ExamBrad Smith is director of the teaching hospital and the Early Veterinary Student Bovine Experience Program. In his written evaluation of the program, he states, "It has so far succeeded in attracting students with no prior food animal experience, and appears to be a useful model for increasing both the preparation of veterinary students and the number of students choosing food animal medicine." In the report, Smith also notes the willingness of dairy veterinarians to step forward as role models in a field that pays well and provides interesting challenges and rewards for practitioners. 

While the impact of the program in terms of numbers is still unknown, veterinary mentors report that with the practical experience gained, graduates are much better prepared to take on the duties of a food animal practice. In addition, Dr. Smith notes a positive effect on diversity in food animal practice; the program has included 70% women and many students from under-represented minorities. One of the first participants in the program several years ago, Sabino Herrera, became a dairy practitioner in Hilmar, California--and now mentors veterinary students himself in the bovine experience program.

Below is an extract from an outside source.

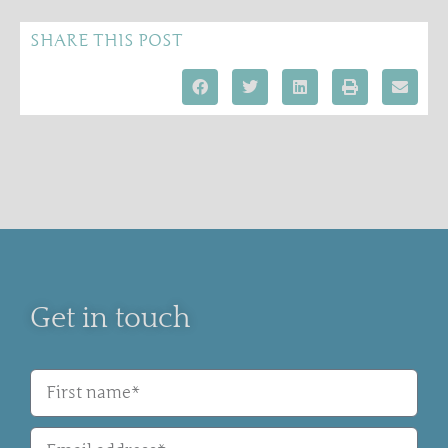
SHARE THIS POST
Get in touch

Scholarships help support students during the five-week sessions. Pfizer Animal Health is a major sponsor.

Student enthusiasm appears high among participants. Erin states, "So far, I've loved almost everything I've done, so I think limiting myself is going to be the hard part!" 

Kayla Winn spent five weeks at the Heritage Dairy in Dixon and sends these comments on her experience. "I've been experiencing different aspects of the dairy and realized that herd management is very different from individual animal medicine. I've become aware of the need to balance animal health and welfare with keeping costs down. I'm considering changing my track to large animal to incorporate my interest in food animal medicine. Long term, I'd like to travel to Third World countries to help improve livestock health. EVSBEP is a great program, and I plan to do it again next summer!"

Seth concludes, "EVSBEP has been a very rewarding experience. The opportunities have not only exposed me to the larger scope of food animal medicine, but strengthened my ambition of someday entering this field of practice."